### Problem requirements
Of the records that follow, copy only the lines from the line containing "As adoption continues to increase, employers" to the line containing "One of the biggest reasons graduates choose", both included, exactly as written.

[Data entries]
────────────────

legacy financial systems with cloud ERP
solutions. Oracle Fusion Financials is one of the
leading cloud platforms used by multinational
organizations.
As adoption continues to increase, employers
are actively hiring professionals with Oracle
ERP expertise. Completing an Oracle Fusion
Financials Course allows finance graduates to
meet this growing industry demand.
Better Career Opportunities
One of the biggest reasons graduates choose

────────────────

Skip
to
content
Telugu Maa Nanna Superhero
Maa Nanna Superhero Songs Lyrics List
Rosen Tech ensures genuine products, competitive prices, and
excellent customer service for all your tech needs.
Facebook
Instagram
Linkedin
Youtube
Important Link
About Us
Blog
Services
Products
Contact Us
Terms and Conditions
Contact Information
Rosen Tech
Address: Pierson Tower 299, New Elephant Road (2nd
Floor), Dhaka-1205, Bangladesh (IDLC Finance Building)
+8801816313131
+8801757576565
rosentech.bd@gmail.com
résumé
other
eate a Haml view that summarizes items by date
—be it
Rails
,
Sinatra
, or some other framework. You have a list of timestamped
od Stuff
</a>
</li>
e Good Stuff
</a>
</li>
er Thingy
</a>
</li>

────────────────

### Answer box
As adoption continues to increase, employers
are actively hiring professionals with Oracle
ERP expertise. Completing an Oracle Fusion
Financials Course allows finance graduates to
meet this growing industry demand.
Better Career Opportunities
One of the biggest reasons graduates choose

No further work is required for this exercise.